Lorsqu’elle se relève Emma croise le regard de l’autre déserteuse. Elle semble plus aguerrie aux aléas de la vie. Dans ses yeux brille une flamme intrépide. Ni noble ni paysanne, elle semble être la confidente et, dans cette aventure, l’ange gardien de la première.

Emma devine au plissement et au mouvement rapide de bas en haut des yeux la curiosité dont sa silhouette de petite femme vêtue de noir est l'invariable objet. Elle sait trop ce que sa posture un peu penchée, comme un arbre qui aurait souffert de vents violents et se serait construit malgré tous les aléas d’un climat rude et hostile inspire. Elle n'ignore pas que son regard très vert et perçant dans lequel il est impossible de pénétrer attire l’attention. Il évoque une forêt sombre, protectrice, l’acuité d’un aigle et l’enveloppe d’une chrysalide. Emma sourit. La chaleur de son sourire engageant irradie tout son visage, donne immédiatement une sensation de bienveillance, d’écoute et de respect.

« - Je suis Emma.

-Je m’appelle Marianne, et ma maîtresse,  Eliane » articule doucement la femme.

Emma invite la visiteuse d’un geste engageant à s’asseoir sur le banc près de la longue table en noyer et fait chauffer de l’eau dans un petit chaudron, disperse diverses herbes séchées. Aussitôt une odeur agréable et légèrement soporifique envahit la pièce.
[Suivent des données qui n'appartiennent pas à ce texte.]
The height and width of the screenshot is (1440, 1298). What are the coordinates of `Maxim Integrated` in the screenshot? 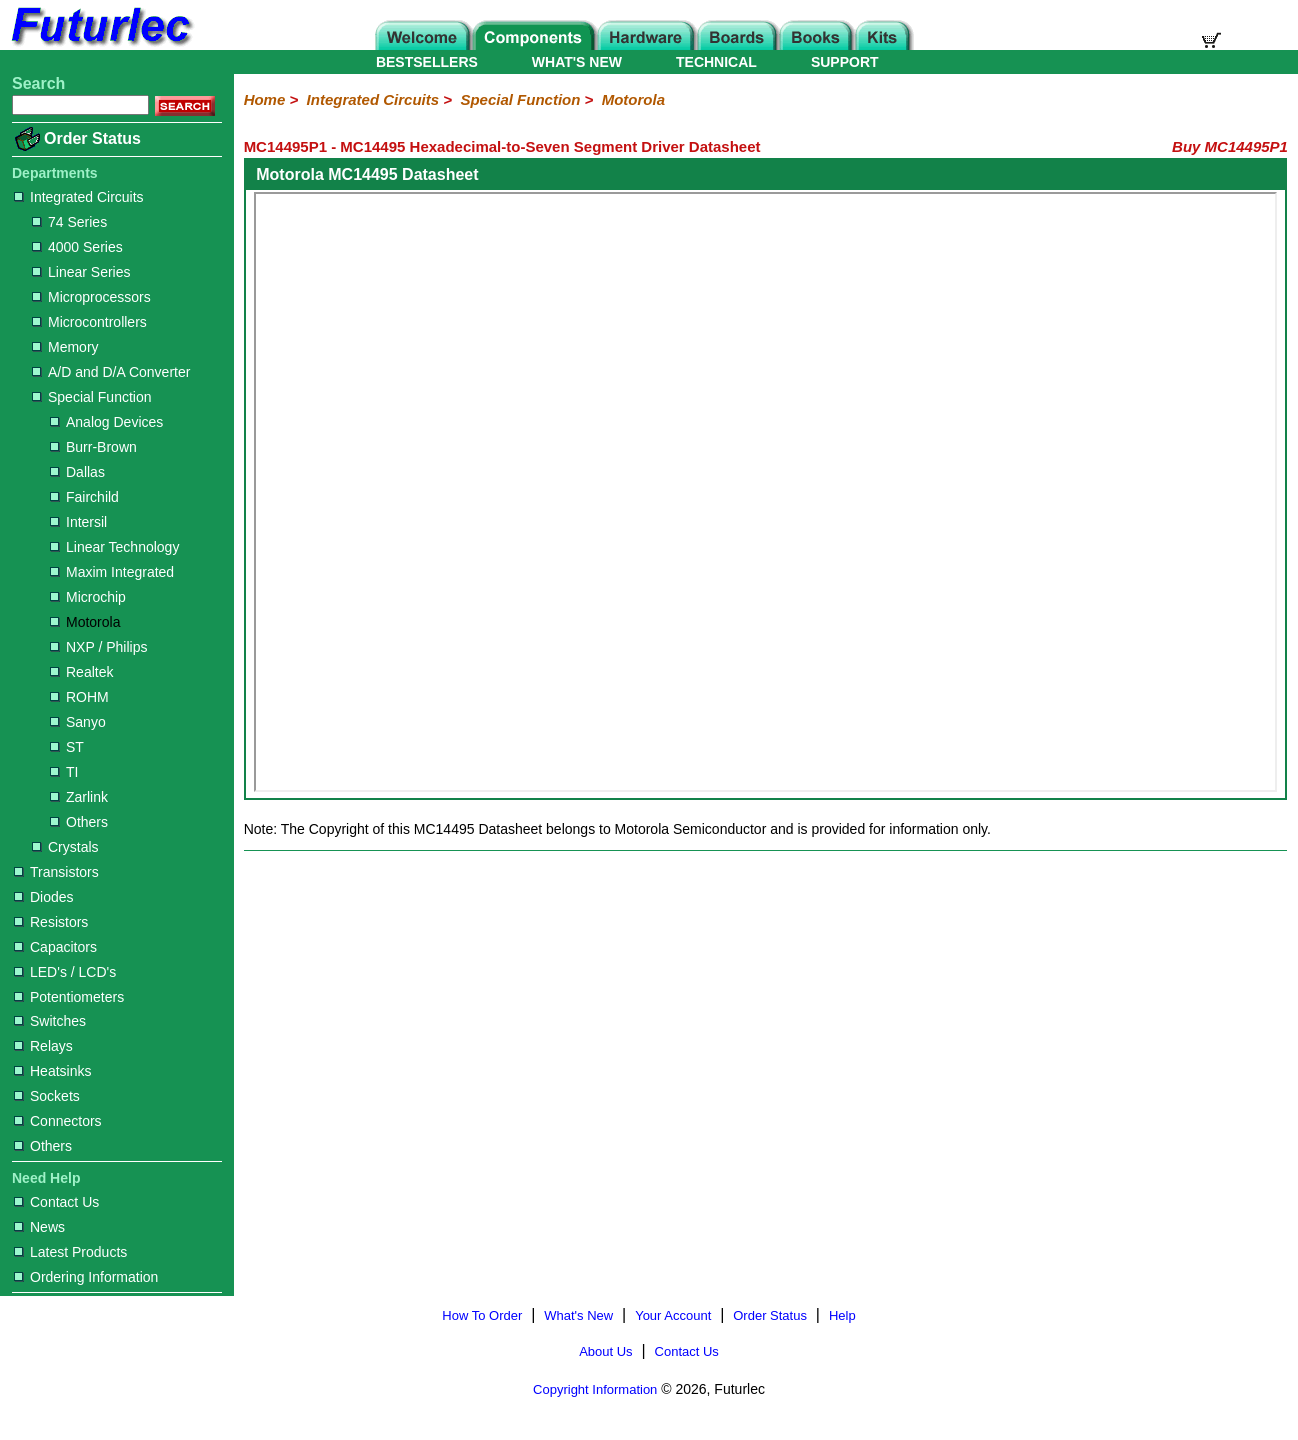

« Dites -moi un peu le sujet de votre visite. Ici, vous êtes en sécurité. Les murs sont sourds et l’air qui nous entoure ne dispersera pas vos paroles. »
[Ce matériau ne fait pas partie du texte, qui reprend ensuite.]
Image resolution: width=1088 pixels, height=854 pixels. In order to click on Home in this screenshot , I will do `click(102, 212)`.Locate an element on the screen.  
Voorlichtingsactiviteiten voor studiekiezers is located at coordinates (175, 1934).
La réponse sera pour une autre fois, la seconde fugitive s’est endormie, ses longs cheveux libérés de la coiffe   paysanne étalés sur la table.

«Ces femmes ont besoin de repos. Elles fuient un destin qui ne leur convient pas, prêtes à affronter les dangers de l’exil pour vivre. J’ignore ce qu’elles ont sacrifié mais je pressens une immense douleur pour l’une d’elle», pense Emma en refermant la porte sur le sommeil de ses réfugiées, avant de partir pour une cueillette dans la forêt.